Without including any images, reproduce each entry exactly.
#### Records to process ####
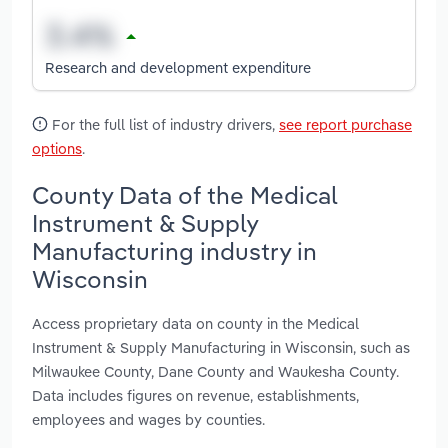
Research and development expenditure
For the full list of industry drivers,
see report purchase
options
.
County Data of the Medical
Instrument & Supply
Manufacturing industry in
Wisconsin
Access proprietary data on county in the Medical
Instrument & Supply Manufacturing in Wisconsin, such as
Milwaukee County, Dane County and Waukesha County.
Data includes figures on revenue, establishments,
employees and wages by counties.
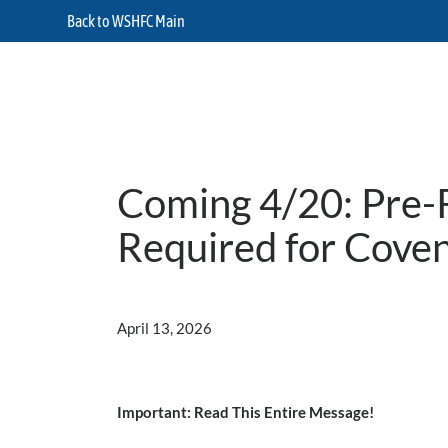
Back to WSHFC Main
Coming 4/20: Pre-R
Required for Cove
April 13, 2026
Important: Read This Entire Message!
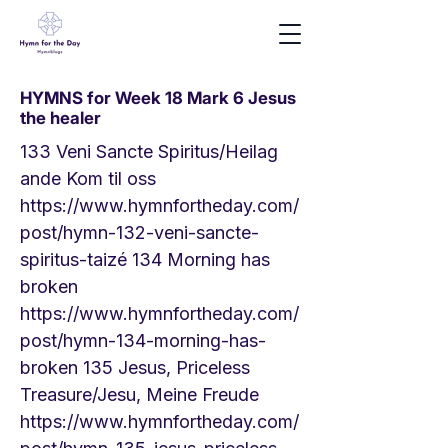
HYMNS for Week 18 Mark 6 Jesus
the healer
133 Veni Sancte Spiritus/Heilag
ande Kom til oss
https://www.hymnfortheday.com/
post/hymn-132-veni-sancte-
spiritus-taiz
é 134 Morning has
broken
https://www.hymnfortheday.com/
post/hymn-134-morning-has-
broken
135 Jesus, Priceless
Treasure/Jesu, Meine Freude
https://www.hymnfortheday.com/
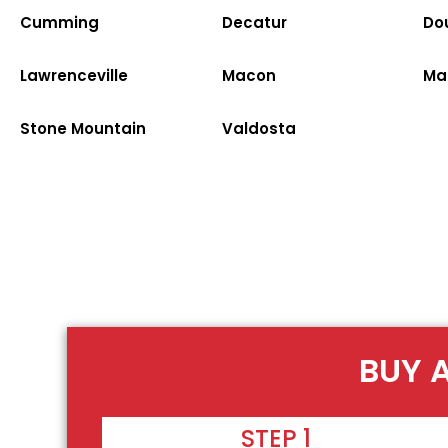
Cumming
Decatur
Dou
Lawrenceville
Macon
Ma
Stone Mountain
Valdosta
BUY 
STEP 1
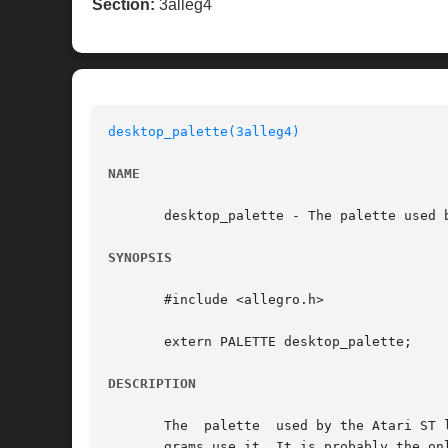
Section:
3alleg4
desktop_palette(3alleg4)
NAME
       desktop_palette - The palette used 
SYNOPSIS
       #include <allegro.h>

       extern PALETTE desktop_palette;

DESCRIPTION
       The  palette  used by the Atari ST 
       grams use it. It is probably the on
####
__Worked solution__.
Research and development expenditure
For the full list of industry drivers,
see report purchase
options
.
County Data of the Medical
Instrument & Supply
Manufacturing industry in
Wisconsin
Access proprietary data on county in the Medical
Instrument & Supply Manufacturing in Wisconsin, such as
Milwaukee County, Dane County and Waukesha County.
Data includes figures on revenue, establishments,
employees and wages by counties.
Back to WSHFC Main
Coming 4/20: Pre-R
Required for Cove
April 13, 2026
Important: Read This Entire Message!
HYMNS for Week 18 Mark 6 Jesus
the healer
133 Veni Sancte Spiritus/Heilag
ande Kom til oss
https://www.hymnfortheday.com/
post/hymn-132-veni-sancte-
spiritus-taiz
é 134 Morning has
broken
https://www.hymnfortheday.com/
post/hymn-134-morning-has-
broken
135 Jesus, Priceless
Treasure/Jesu, Meine Freude
https://www.hymnfortheday.com/
Cumming
Decatur
Dou
Lawrenceville
Macon
Ma
Stone Mountain
Valdosta
BUY 
STEP 1
Section:
3alleg4
desktop_palette(3alleg4)
NAME
       desktop_palette - The palette used 
SYNOPSIS
       #include <allegro.h>

       extern PALETTE desktop_palette;

DESCRIPTION
       The  palette  used by the Atari ST 
       grams use it. It is probably the on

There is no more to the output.